[Maria-developers] Review request MDEV-6274 Collation usage statistics (for feedback plugin)
Hi, Alexander! I don't particularly like the idea of the COLLATIONPROPERTY function, The standard way of getting object metadata is to query information schema. Introducing "property" function has long term implications. What would be the way to get sysvar data? select VARIABLE_VALUE from I_S.GLOBAL_VARIABLES where VARIABLE_NAME=xxx or select VARIABLEPROPERTY('xxx', 'Value') and the help text? select VARIABLEPROPERTY('xxx', 'Help') Storage engine of a table: select TABLEPROPERTY('xxx', 'Engine') See - you're introducing a new way to access object metadata (and, may be, data too - "property" is kind of ambigous). And what might look like making sense now in 10.0 for collations, isn't necessarily reasonable long term. As far as collations are concerned, I would rather see this data in the information_schema. In the new table or in the I_S.COLLATIONS - I don't know what's better, see also MDEV-6138.
=== modified file 'include/my_sys.h' --- include/my_sys.h 2014-04-15 07:29:57 +0000 +++ include/my_sys.h 2014-05-28 14:01:40 +0000 @@ -242,6 +242,11 @@ extern MYSQL_PLUGIN_IMPORT CHARSET_INFO extern MYSQL_PLUGIN_IMPORT CHARSET_INFO *all_charsets[MY_ALL_CHARSETS_SIZE]; extern struct charset_info_st compiled_charsets[];
+/* Collation properties and use statistics */ +extern my_bool my_collation_is_known_id(uint id); +extern ulonglong my_collation_statistics_get_use_count(uint id); +extern const char *my_collation_get_tailoring(uint id); + /* statistics */ extern ulong my_file_opened,my_stream_opened, my_tmp_file_created; extern ulong my_file_total_opened;
=== modified file 'mysys/charset.c' --- mysys/charset.c 2013-11-08 22:20:07 +0000 +++ mysys/charset.c 2014-05-29 05:20:11 +0000 @@ -483,6 +483,50 @@ void add_compiled_collation(struct chars static my_pthread_once_t charsets_initialized= MY_PTHREAD_ONCE_INIT; static my_pthread_once_t charsets_template= MY_PTHREAD_ONCE_INIT;
+typedef struct +{ + ulonglong use_count; +} MY_COLLATION_STATISTICS; + + +static MY_COLLATION_STATISTICS my_collation_statistics[MY_ALL_CHARSETS_SIZE]; + + +my_bool my_collation_is_known_id(uint id) +{ + return id > 0 && id < array_elements(all_charsets) && all_charsets[id] ? + TRUE : FALSE; +}
Hmm.
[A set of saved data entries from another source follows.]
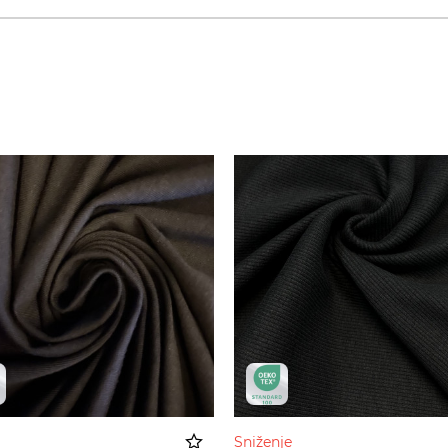
Sniženje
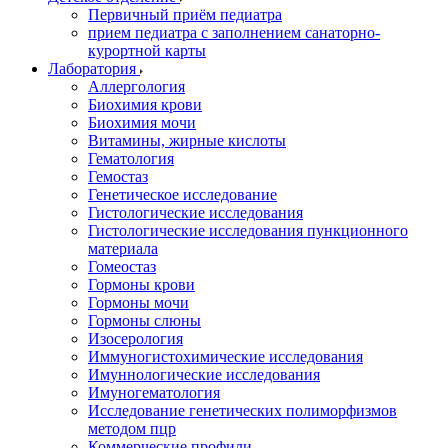
Первичный приём педиатра
прием педиатра с заполнением санаторно-
курортной карты
Лаборатория
Аллергология
Биохимия крови
Биохимия мочи
Витамины, жирные кислоты
Гематология
Гемостаз
Генетическое исследование
Гистологические исследования
Гистологические исследования пункционного
материала
Гомеостаз
Гормоны крови
Гормоны мочи
Гормоны слюны
Изосерология
Иммуногистохимические исследования
Имуннологические исследования
Имуногематология
Исследование генетических полиморфизмов
методом пцр
Коммерческие профили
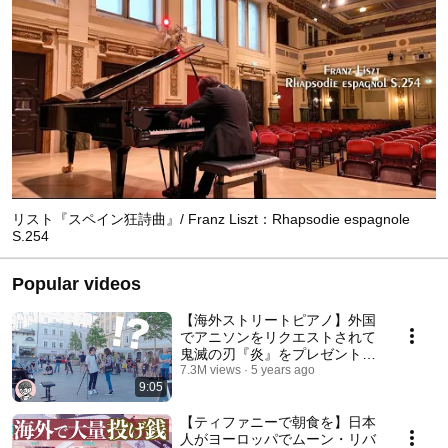
リスト『スペイン狂詩曲』/ Franz Liszt：Rhapsodie espagnole
S.254
Popular videos
【海外ストリートピアノ】外国
でアニソンをリクエストされて
鬼滅の刃『炎』をプレゼント！
『紅蓮華』も弾いてみた！
7.3M views
5 years ago
9:05
【ティファニーで朝食を】日本
人がヨーロッパでムーン・リバ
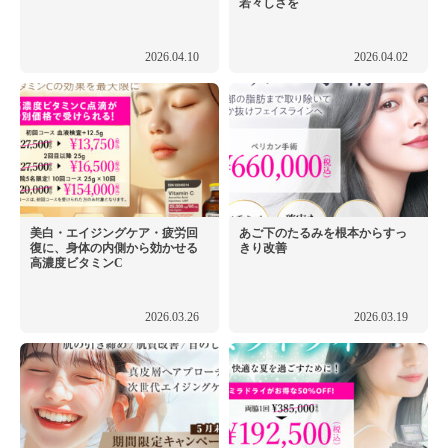
若々しさを
2026.04.10
2026.04.02
美白・エイジングケア・疲労回
あご下のたるみを根本からすっ
復に、身体の内側から効かせる
きり改善
高濃度ビタミンC
2026.03.26
2026.03.19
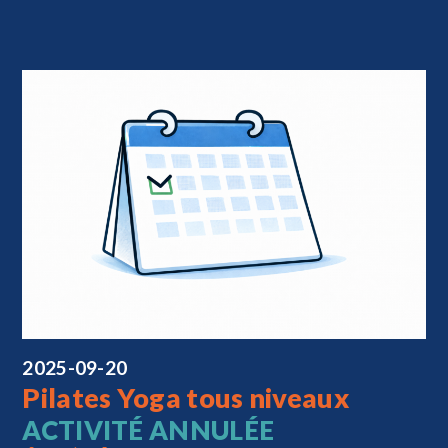
2025-09-20
Pilates Yoga tous niveaux
ACTIVITÉ ANNULÉE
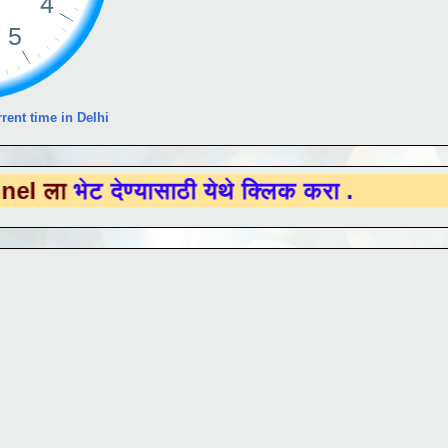
rent time in Delhi
 देण्यासाठी येथे क्लिक करा .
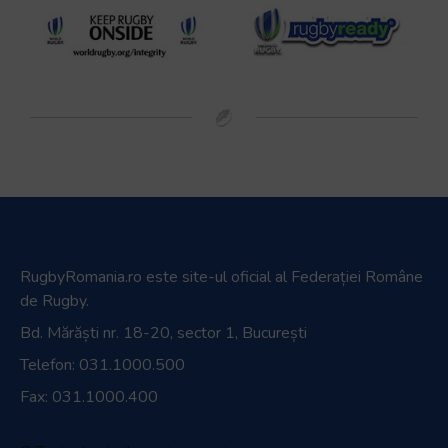
RugbyRomania.ro
este site-ul oficial al Federației Române
de Rugby.
Bd. Mărăști nr. 18-20, sector 1, București
Telefon:
031.1000.500
Fax: 031.1000.400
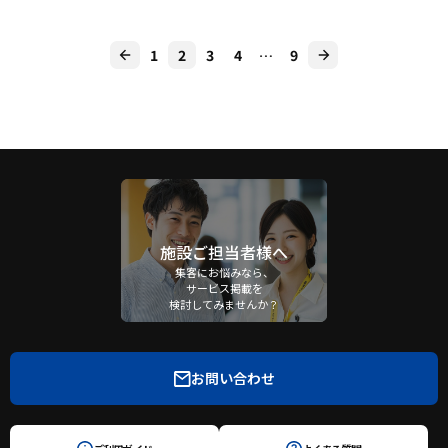
1
2
3
4
…
9
施設ご担当者様へ
集客にお悩みなら、
サービス掲載を
検討してみませんか？
お問い合わせ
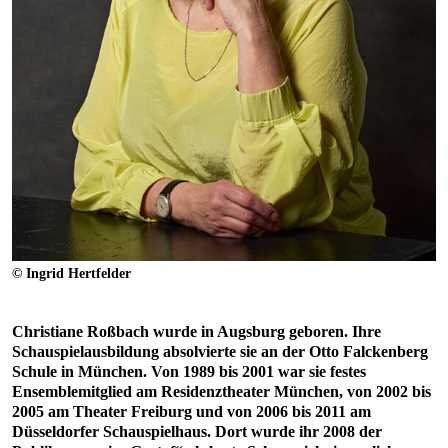
© Ingrid Hertfelder
Christiane Roßbach wurde in Augsburg geboren. Ihre
Schauspielausbildung absolvierte sie an der Otto Falckenberg
Schule in München. Von 1989 bis 2001 war sie festes
Ensemblemitglied am Residenztheater München, von 2002 bis
2005 am Theater Freiburg und von 2006 bis 2011 am
Düsseldorfer Schauspielhaus. Dort wurde ihr 2008 der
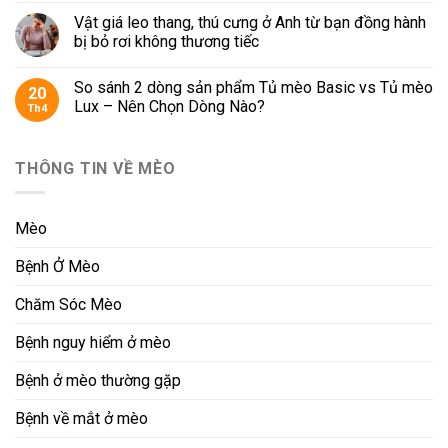
Vật giá leo thang, thú cưng ở Anh từ bạn đồng hành
bị bỏ rơi không thương tiếc
So sánh 2 dòng sản phẩm Tủ mèo Basic vs Tủ mèo
20
Lux – Nên Chọn Dòng Nào?
Th4
THÔNG TIN VỀ MÈO
Mèo
Bệnh Ở Mèo
Chăm Sóc Mèo
Bệnh nguy hiểm ở mèo
Bệnh ở mèo thường gặp
Bệnh về mắt ở mèo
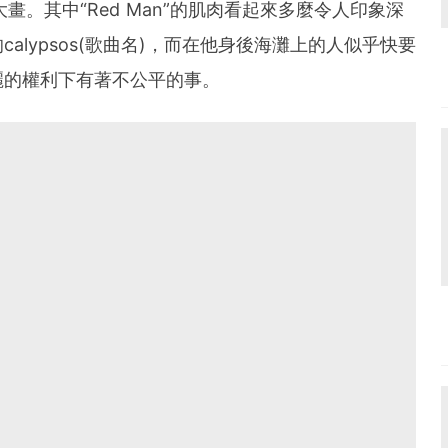
大畫。其中“Red Man”的肌肉看起來多麼令人印象深
alypsos(歌曲名)，而在他身後海灘上的人似乎快要
麗的權利下有著不公平的事。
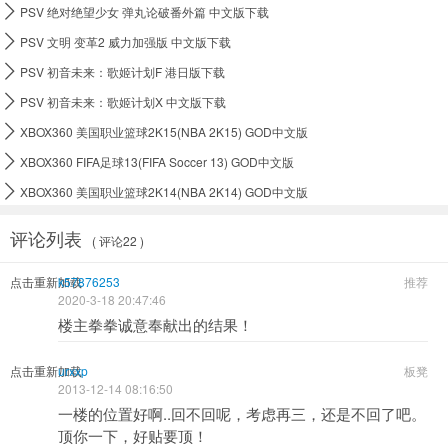

PSV 绝对绝望少女 弹丸论破番外篇 中文版下载

PSV 文明 变革2 威力加强版 中文版下载

PSV 初音未来：歌姬计划F 港日版下载

PSV 初音未来：歌姬计划X 中文版下载

XBOX360 美国职业篮球2K15(NBA 2K15) GOD中文版

XBOX360 FIFA足球13(FIFA Soccer 13) GOD中文版

XBOX360 美国职业篮球2K14(NBA 2K14) GOD中文版
评论列表
( 评论22 )
点击重新加载
k57876253
推荐
2020-3-18 20:47:46
楼主拳拳诚意奉献出的结果！
点击重新加载
urxxp
板凳
2013-12-14 08:16:50
一楼的位置好啊..回不回呢，考虑再三，还是不回了吧。
顶你一下，好贴要顶！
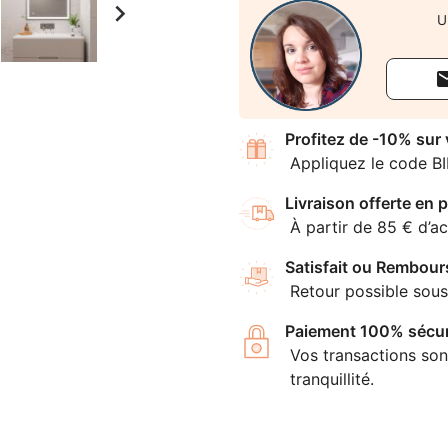

U
Profitez de -10% sur
Appliquez le code B
Livraison offerte en p
À partir de 85 € d’ac
Satisfait ou Rembour
Retour possible sous
Paiement 100% sécur
Vos transactions son
tranquillité.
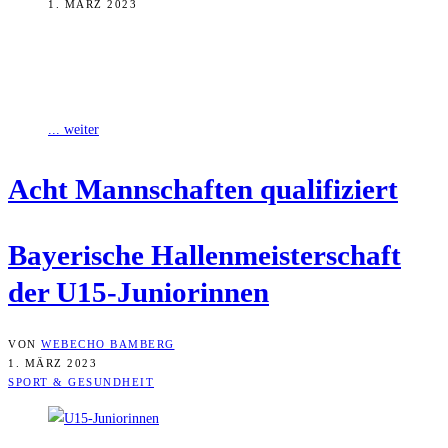
1. MÄRZ 2023
Am 4. März spielen die besten U15-Juniorinnen-Teams im
mittelfränkischen Herrieden um die bayerische Hallenmeisterschaft.
Fest steht bereits: Eine Titelverteidigung ist ausgeschlossen.
... weiter
Acht Mann­schaf­ten qualifiziert
Baye­ri­sche Hal­len­meis­ter­schaft
der U15-Juniorinnen
VON
WEBECHO BAMBERG
1. MÄRZ 2023
SPORT & GESUNDHEIT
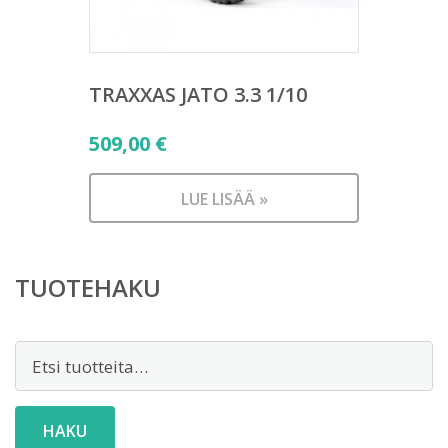
TRAXXAS JATO 3.3 1/10
509,00
€
LUE LISÄÄ »
TUOTEHAKU
Etsi:
HAKU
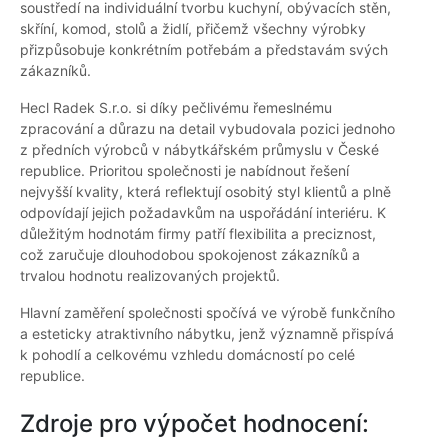
soustředí na individuální tvorbu kuchyní, obývacích stěn,
skříní, komod, stolů a židlí, přičemž všechny výrobky
přizpůsobuje konkrétním potřebám a představám svých
zákazníků.
Hecl Radek S.r.o. si díky pečlivému řemeslnému
zpracování a důrazu na detail vybudovala pozici jednoho
z předních výrobců v nábytkářském průmyslu v České
republice. Prioritou společnosti je nabídnout řešení
nejvyšší kvality, která reflektují osobitý styl klientů a plně
odpovídají jejich požadavkům na uspořádání interiéru. K
důležitým hodnotám firmy patří flexibilita a preciznost,
což zaručuje dlouhodobou spokojenost zákazníků a
trvalou hodnotu realizovaných projektů.
Hlavní zaměření společnosti spočívá ve výrobě funkčního
a esteticky atraktivního nábytku, jenž významně přispívá
k pohodlí a celkovému vzhledu domácností po celé
republice.
Zdroje pro výpočet hodnocení:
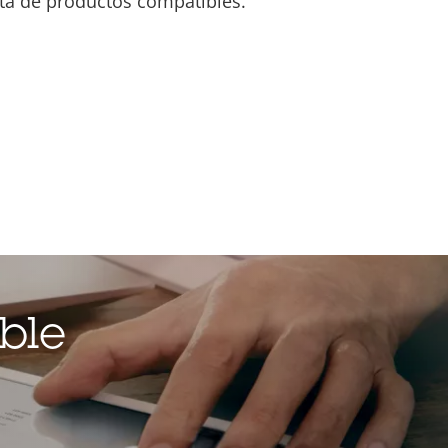
ista de productos compatibles.
ble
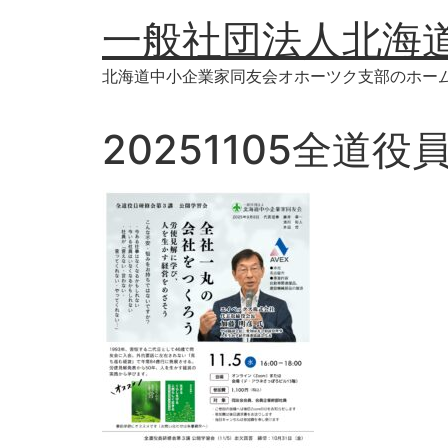
コ
一般社団法人北海
ン
テ
北海道中小企業家同友会オホーツク支部のホー
ン
ツ
に
20251105全道
ス
キ
ッ
プ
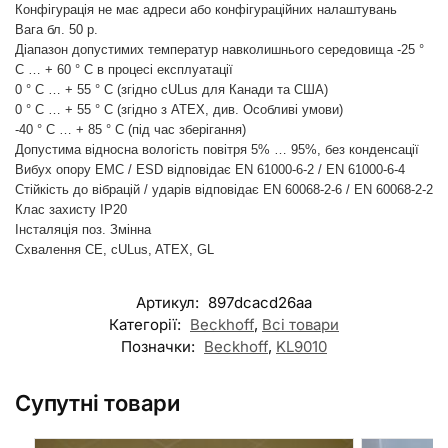
Конфігурація не має адреси або конфігураційних налаштувань
Вага бл. 50 р.
Діапазон допустимих температур навколишнього середовища -25 °
C … + 60 ° C в процесі експлуатації
0 ° C … + 55 ° C (згідно cULus для Канади та США)
0 ° C … + 55 ° C (згідно з ATEX, див. Особливі умови)
-40 ° C … + 85 ° C (під час зберігання)
Допустима відносна вологість повітря 5% … 95%, без конденсації
Вибух опору ЕМС / ESD відповідає EN 61000-6-2 / EN 61000-6-4
Стійкість до вібрацій / ударів відповідає EN 60068-2-6 / EN 60068-2-2
Клас захисту IP20
Інсталяція поз. Змінна
Схвалення CE, cULus, ATEX, GL
Артикул:
897dcacd26aa
Категорії:
Beckhoff
,
Всі товари
Позначки:
Beckhoff
,
KL9010
Супутні товари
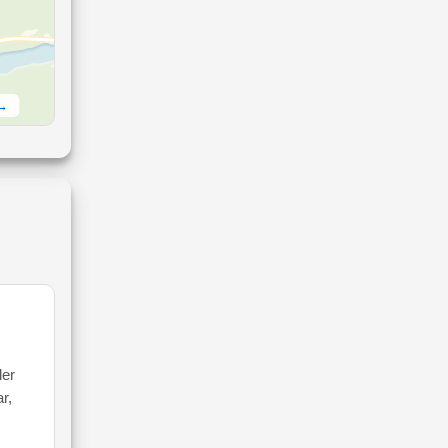
 →
ler
r,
I see this function is mostly used in asserts, which is great. But you also use it in COLLATIONPROPERTY function, and I'm not sure it's correct. One can specify an id which is not loaded yet. COLLATIONPROPERTY should not fail because of that. I believe this function should be strictly for asserts, perhaps, even, as void assert_collation_id_is_known(uint id) { DBUG_ASSERT(id > 0 && id < array_elements(all_charsets) && all_charsets[id]); }
+/* + Collation use statistics functions do not lock + counters to avoid mutex contention. This can lose + some counter increments with high thread concurrency. + But this should be Ok, as we don't need exact numbers. +*/ +static inline void my_collation_statistics_inc_use_count(uint id) +{ + DBUG_ASSERT(my_collation_is_known_id(id)); + my_collation_statistics[id].use_count++; +} + + +ulonglong my_collation_statistics_get_use_count(uint id) +{ + DBUG_ASSERT(my_collation_is_known_id(id)); + return my_collation_statistics[id].use_count;
Alternatively, you can define it to return 0 for unknown ids. Or -1. Would be a bit easier to use in fill_collation_statistics()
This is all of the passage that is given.